I have to prove that for all $(a;b) \in \mathbb{R}^2$, and for all $n \in \mathbb{N}$ we have: $$ (a+b)^{2n} \leq 2^{2n-1}(a^{2n}+b^{2n})$$ without using induction.
I tried to use the convexity of $x^{2n}$ Which gave me that $x^{2n} \geq 2nx+1-2n$ but I didn’t succeed.
On
Here's an alternative solution for the case $a$, $b\ge0$. When $n=0$, it's $1\le1$.
When $n\in\Bbb N_+$, $1^{\frac{2n}{2n-1}}=1$, Holder inequality gives $$a+b\le(1+1)^{\frac{2n-1}{2n}}\cdot\left(a^{2n}+b^{2n}\right)^{\frac1{2n}}.$$ Therefore $(a+b)^{2n}\le2^{2n-1}(a^{2n}+b^{2n})$, which is the desired inequality
On
Let $f(x)=x^{2n}$.
Since $f$ is a convex function (for example, $f''(x)=2n(2n-1)x^{2n-2}\geq0$), by Jensen we obtain: $$\frac{a^{2n}+b^{2n}}{2}\geq\left(\frac{a+b}{2}\right)^{2n},$$ which is your inequality.
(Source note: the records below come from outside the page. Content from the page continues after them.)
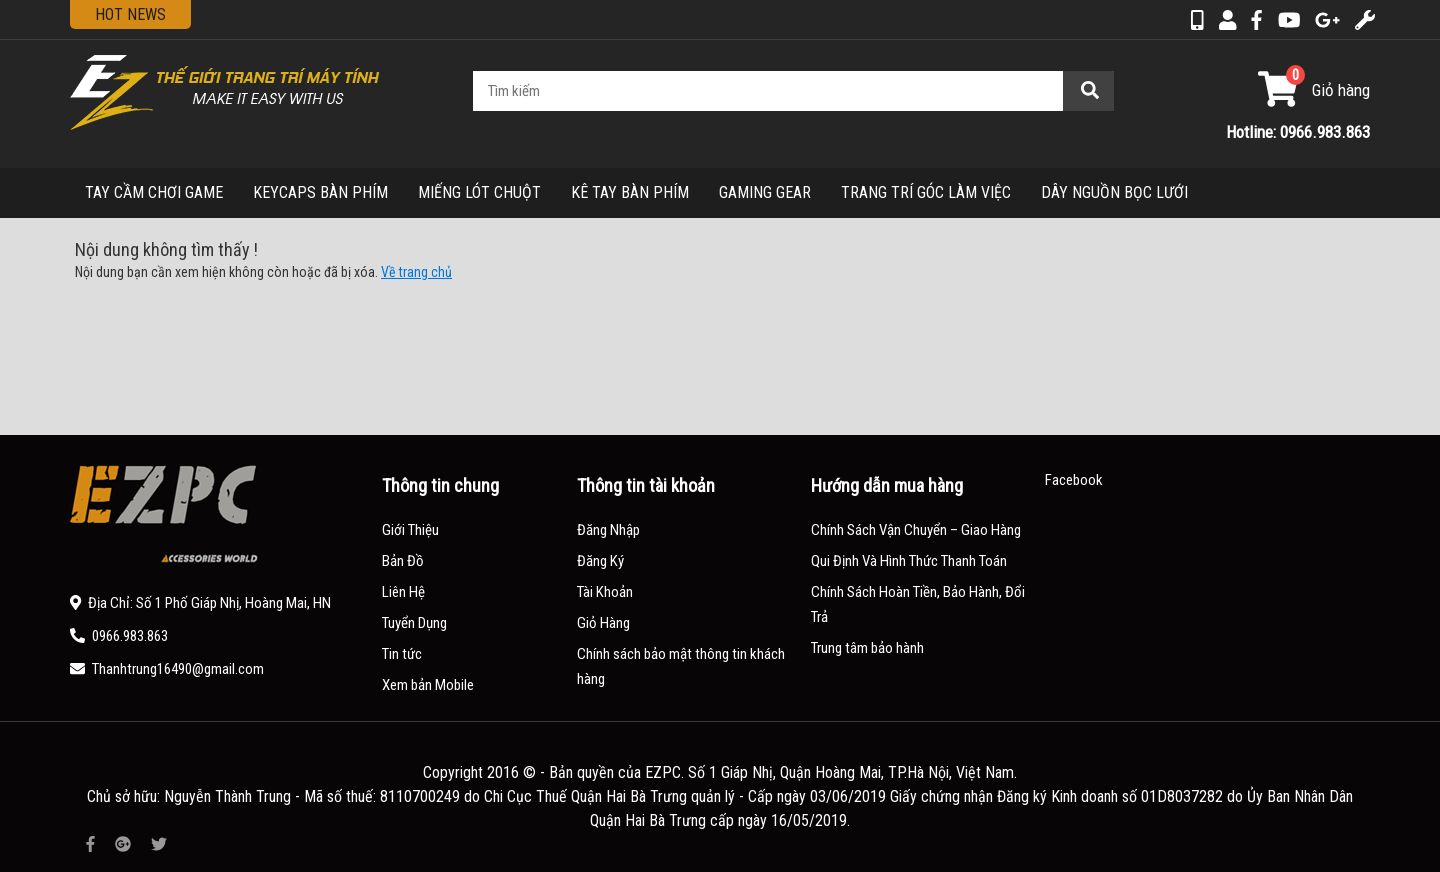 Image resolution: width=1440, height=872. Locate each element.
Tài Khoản (605, 592)
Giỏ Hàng (603, 623)
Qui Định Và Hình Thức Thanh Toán (909, 561)
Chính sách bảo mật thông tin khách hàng (681, 666)
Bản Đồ (403, 561)
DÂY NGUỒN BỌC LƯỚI (1114, 192)
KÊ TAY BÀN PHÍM (630, 192)
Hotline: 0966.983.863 (1298, 132)
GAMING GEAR (765, 192)
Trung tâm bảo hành (867, 648)
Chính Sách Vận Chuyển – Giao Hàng (916, 530)
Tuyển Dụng (414, 623)
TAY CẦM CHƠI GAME (154, 192)
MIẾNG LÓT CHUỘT (479, 192)
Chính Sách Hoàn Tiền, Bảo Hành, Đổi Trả (918, 604)
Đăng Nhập (608, 530)
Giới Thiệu (410, 530)
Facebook (1074, 480)
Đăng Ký (600, 561)
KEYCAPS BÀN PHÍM (320, 192)
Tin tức (402, 654)
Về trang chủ (416, 272)
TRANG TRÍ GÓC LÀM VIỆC (926, 192)
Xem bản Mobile (428, 685)
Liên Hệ (403, 592) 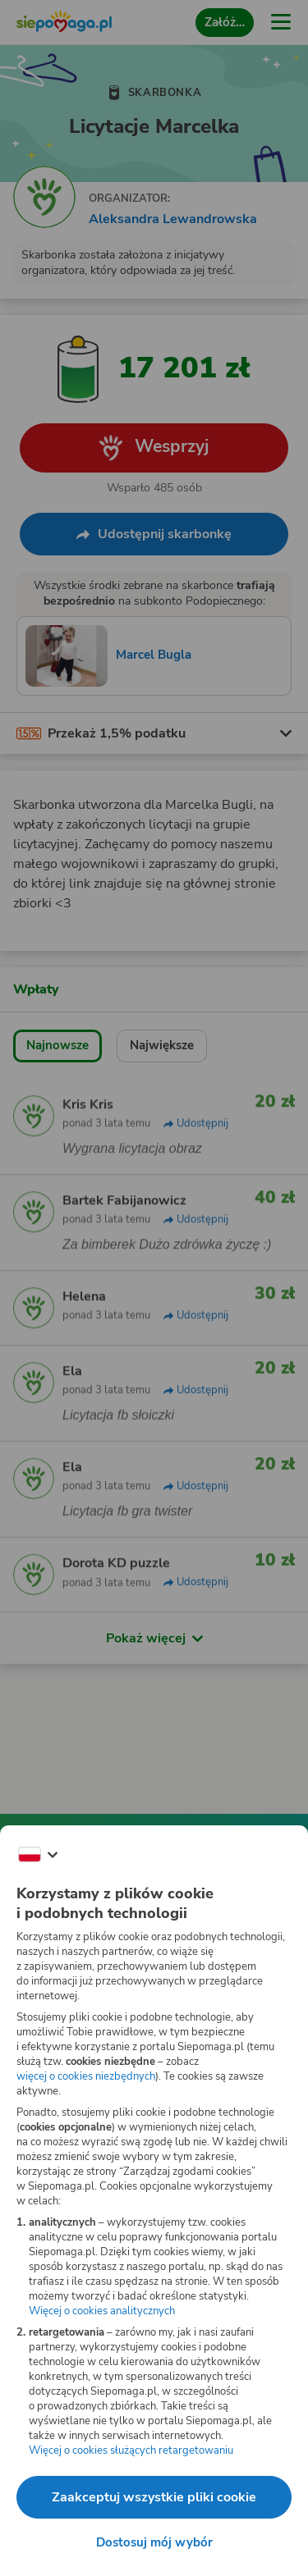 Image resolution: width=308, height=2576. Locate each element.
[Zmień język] (37, 1854) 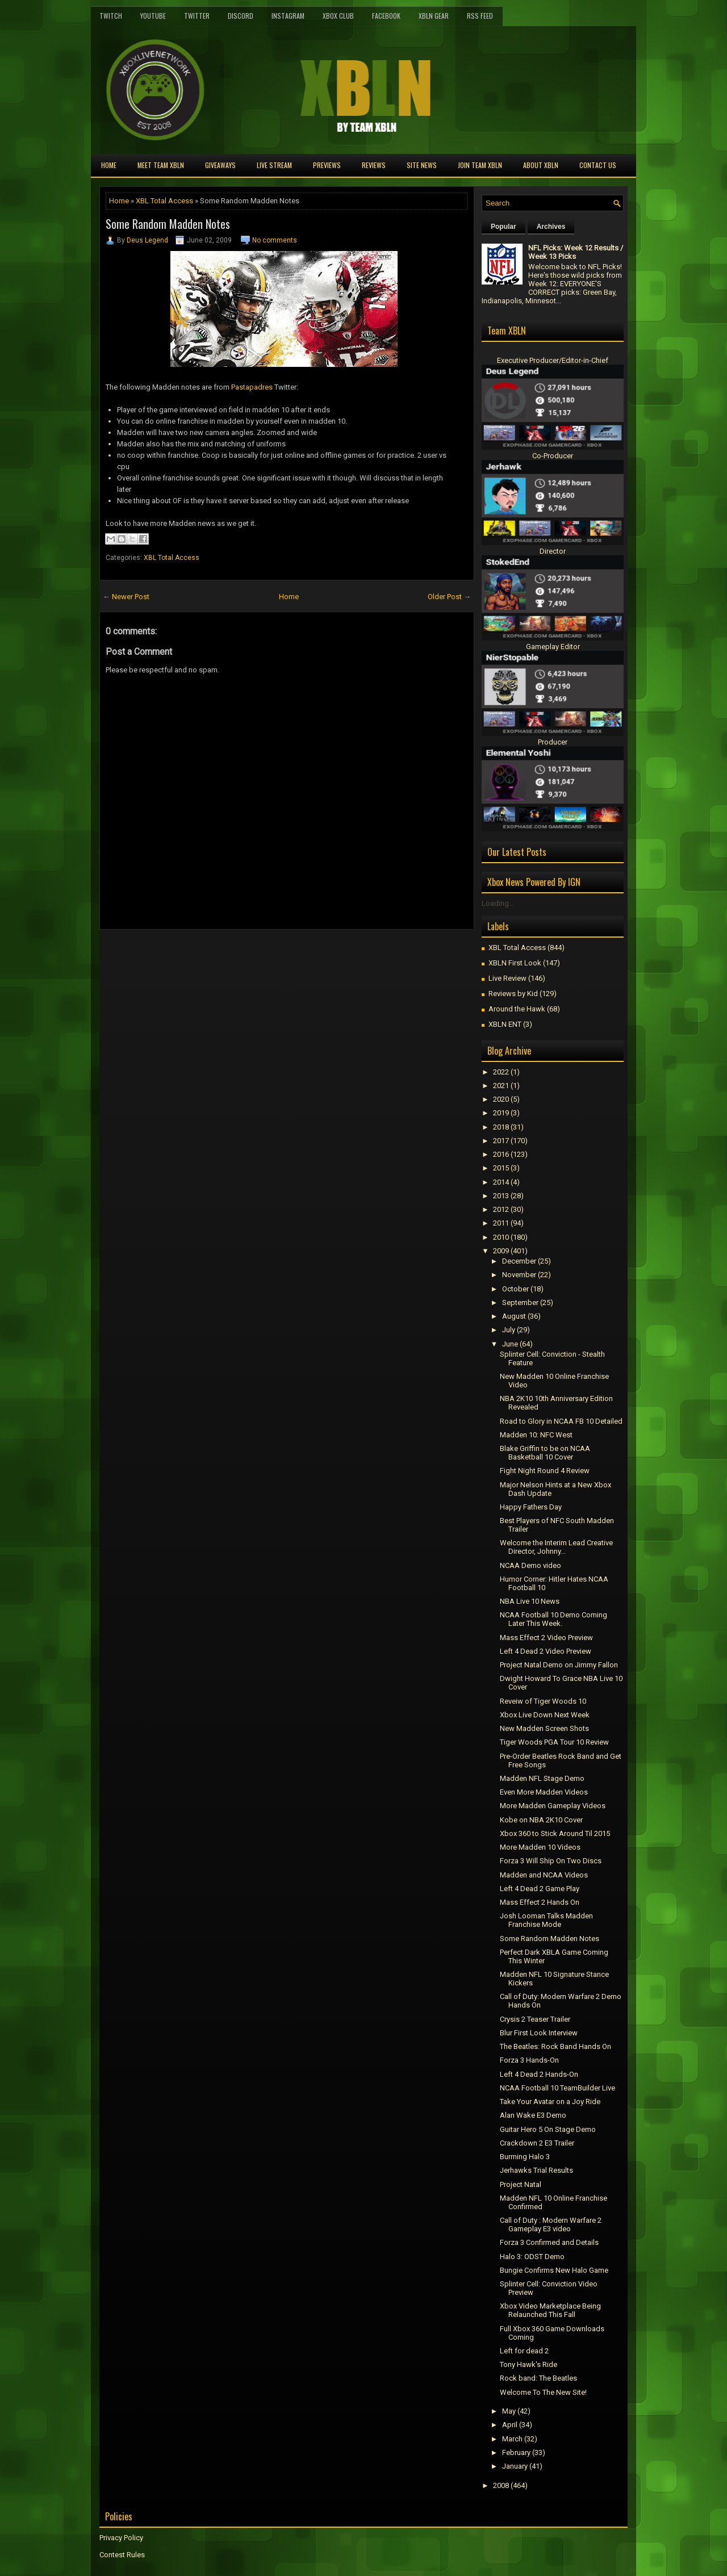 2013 (501, 1195)
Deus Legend (147, 240)
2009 (501, 1251)
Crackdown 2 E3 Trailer (537, 2143)
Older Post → (449, 596)
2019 (501, 1113)
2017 (501, 1140)
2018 (501, 1127)
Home (108, 165)
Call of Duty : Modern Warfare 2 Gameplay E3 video (550, 2224)
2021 (501, 1085)
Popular (503, 227)
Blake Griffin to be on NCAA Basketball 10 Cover (545, 1452)
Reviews (374, 165)
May (509, 2411)
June (510, 1344)
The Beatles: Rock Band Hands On (555, 2046)
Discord (240, 15)
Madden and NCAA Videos (544, 1875)
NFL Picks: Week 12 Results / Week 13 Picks (575, 252)
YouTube (153, 15)
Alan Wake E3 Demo (533, 2115)
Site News (422, 165)
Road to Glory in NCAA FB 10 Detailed (561, 1421)
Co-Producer (552, 455)
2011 (501, 1223)
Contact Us (597, 165)
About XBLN (540, 165)
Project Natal (520, 2184)
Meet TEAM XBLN (160, 165)
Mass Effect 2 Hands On (539, 1902)
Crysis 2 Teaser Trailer (535, 2019)
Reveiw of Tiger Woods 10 (543, 1701)
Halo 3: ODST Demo (532, 2256)
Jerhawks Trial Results (536, 2170)
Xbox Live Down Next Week (545, 1715)
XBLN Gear (434, 15)
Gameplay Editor (553, 646)
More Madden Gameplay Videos (552, 1805)
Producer (552, 742)
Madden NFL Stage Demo (542, 1778)
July (508, 1329)
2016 (501, 1154)
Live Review (507, 978)
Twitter (197, 15)
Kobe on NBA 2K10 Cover (541, 1820)
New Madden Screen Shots (544, 1728)
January (515, 2466)
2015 (501, 1168)
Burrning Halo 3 (525, 2156)
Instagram (287, 15)
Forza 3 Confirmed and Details (549, 2242)
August (514, 1316)
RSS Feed (480, 15)
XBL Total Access (164, 200)
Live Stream (274, 165)
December (519, 1261)
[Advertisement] (232, 955)
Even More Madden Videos (544, 1792)
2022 (501, 1072)
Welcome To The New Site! (543, 2392)
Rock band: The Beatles (538, 2378)
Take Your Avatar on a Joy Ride (550, 2101)
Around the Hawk (516, 1009)
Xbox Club (338, 15)
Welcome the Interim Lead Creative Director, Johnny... (556, 1546)
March (512, 2439)
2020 (501, 1099)
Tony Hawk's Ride (528, 2364)
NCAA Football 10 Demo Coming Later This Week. (553, 1619)
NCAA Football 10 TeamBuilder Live (557, 2088)
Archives (551, 227)
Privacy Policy (121, 2537)
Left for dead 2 (524, 2351)
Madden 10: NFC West (536, 1435)
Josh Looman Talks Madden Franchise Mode (546, 1920)
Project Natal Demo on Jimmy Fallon (559, 1665)
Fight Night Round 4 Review (545, 1470)
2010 (501, 1237)
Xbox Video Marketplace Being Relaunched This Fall (550, 2310)
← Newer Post (126, 596)
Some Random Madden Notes (168, 223)
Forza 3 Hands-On (529, 2060)
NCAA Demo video (530, 1565)
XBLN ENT (504, 1024)
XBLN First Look (514, 963)
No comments (274, 240)
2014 (501, 1182)
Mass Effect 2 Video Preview (546, 1637)
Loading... (498, 903)
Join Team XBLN (480, 165)
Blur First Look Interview (539, 2033)
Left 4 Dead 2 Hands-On (539, 2074)
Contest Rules (122, 2554)
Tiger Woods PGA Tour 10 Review (554, 1742)
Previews (327, 165)
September (520, 1302)
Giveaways (220, 165)
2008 (501, 2485)
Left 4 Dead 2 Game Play (539, 1888)
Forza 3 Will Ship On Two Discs (550, 1860)
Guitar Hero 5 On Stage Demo (548, 2129)
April (509, 2424)
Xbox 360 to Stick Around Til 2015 (555, 1833)
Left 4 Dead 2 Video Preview (545, 1651)
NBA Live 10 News (529, 1601)
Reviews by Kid (513, 993)
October (515, 1289)
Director (553, 551)
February (516, 2452)
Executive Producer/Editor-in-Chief (552, 360)
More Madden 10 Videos (540, 1847)
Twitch (110, 15)
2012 (501, 1209)
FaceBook (386, 15)
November (519, 1274)
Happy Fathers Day (531, 1507)
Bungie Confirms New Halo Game (554, 2270)
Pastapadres (252, 387) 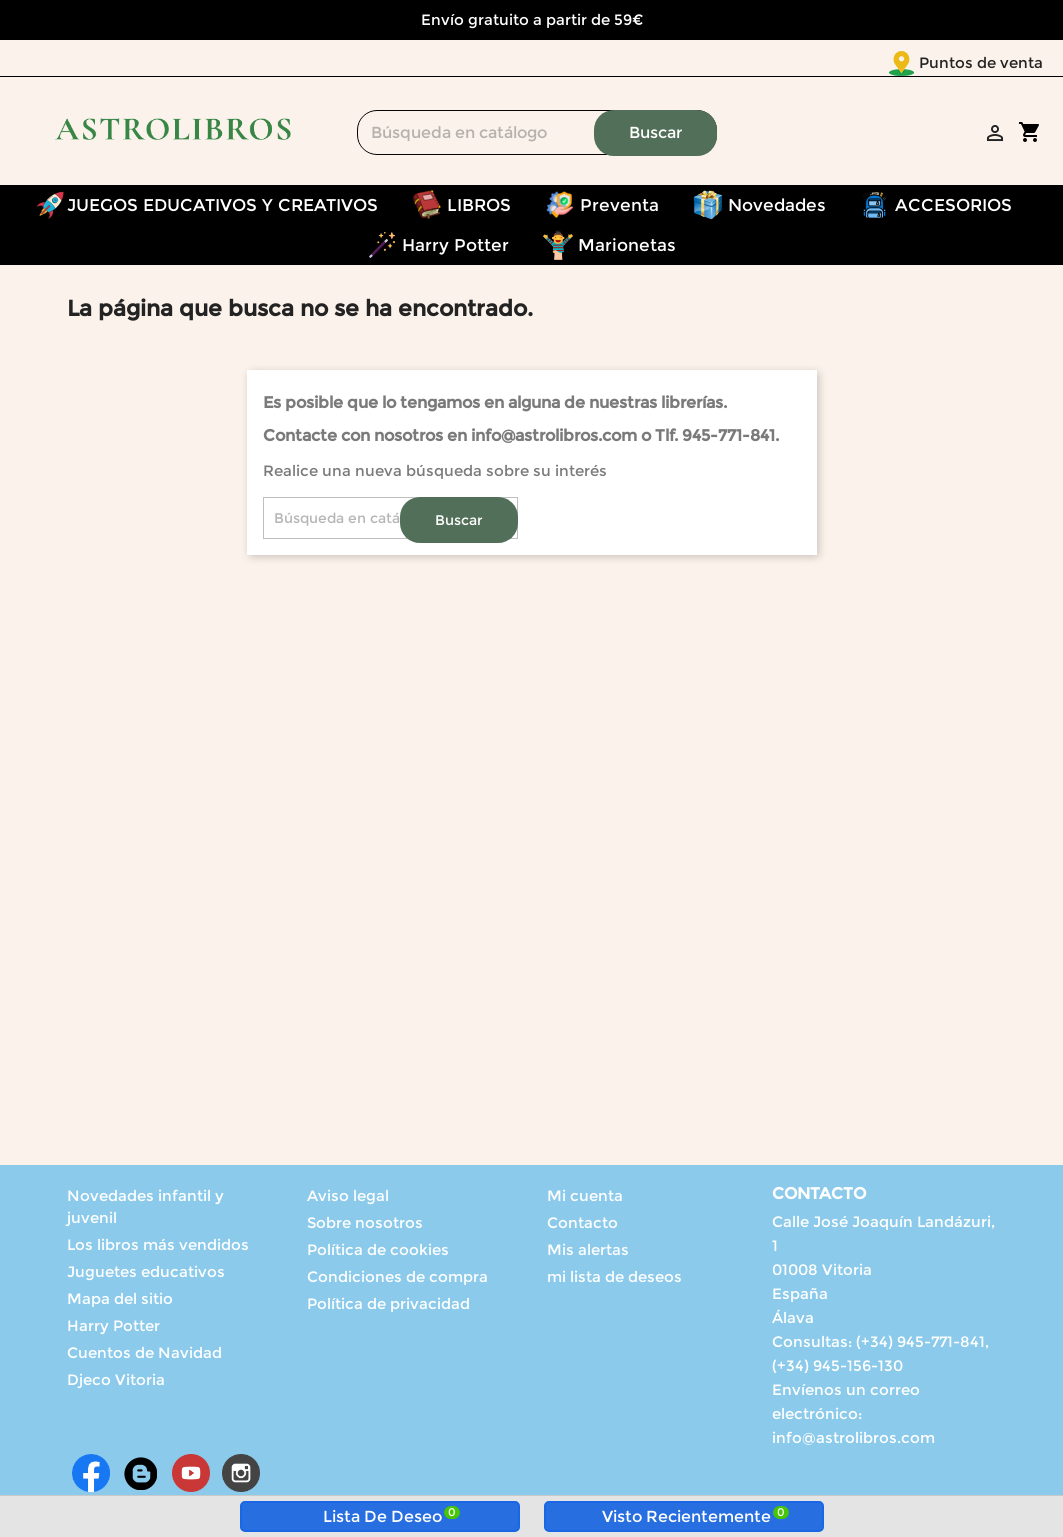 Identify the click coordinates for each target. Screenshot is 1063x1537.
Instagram (241, 1477)
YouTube (191, 1477)
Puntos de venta (863, 62)
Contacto (582, 1226)
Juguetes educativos (146, 1275)
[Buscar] (537, 136)
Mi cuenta (585, 1199)
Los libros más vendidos (158, 1248)
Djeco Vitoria (116, 1383)
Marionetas (627, 249)
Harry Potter (455, 249)
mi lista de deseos (614, 1280)
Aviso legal (348, 1199)
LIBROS (479, 209)
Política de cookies (378, 1253)
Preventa (619, 209)
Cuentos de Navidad (144, 1356)
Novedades (777, 209)
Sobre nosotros (365, 1226)
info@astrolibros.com (853, 1441)
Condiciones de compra (397, 1280)
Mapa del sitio (120, 1302)
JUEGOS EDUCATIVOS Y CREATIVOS (222, 209)
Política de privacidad (388, 1307)
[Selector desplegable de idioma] (1001, 64)
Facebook (91, 1477)
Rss (141, 1477)
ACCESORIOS (953, 209)
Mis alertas (588, 1253) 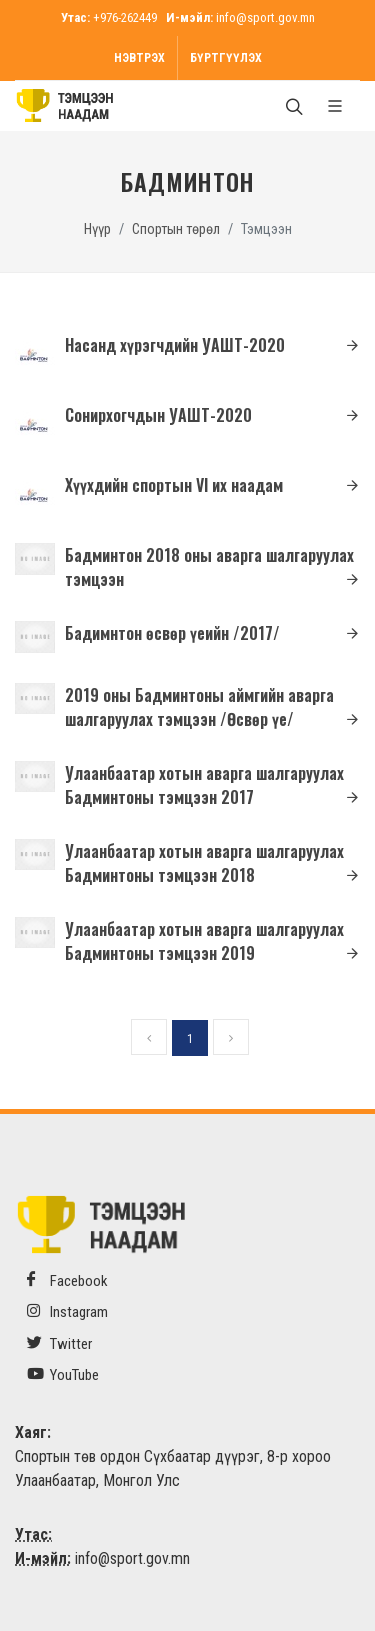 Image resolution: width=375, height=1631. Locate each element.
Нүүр (97, 229)
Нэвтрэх (139, 58)
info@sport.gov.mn (265, 17)
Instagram (67, 1311)
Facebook (67, 1280)
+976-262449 (125, 17)
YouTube (63, 1374)
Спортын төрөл (176, 229)
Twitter (59, 1343)
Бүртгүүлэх (226, 58)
If $a,b \geqslant 0$ then, by the power mean inequality
$$M_{2n} \geqslant M_1$$ $$\left(\frac{a^{2n}+b^{2n}}{2}\right)^{\frac{1}{2n}} \geqslant \frac{a+b}{2} $$ and the result follows. If one of $a$ and $b$ is negative, then the LHS (in the question) reduces but the RHS remains unchanged. If both are negative then neither side changes. And so we are done.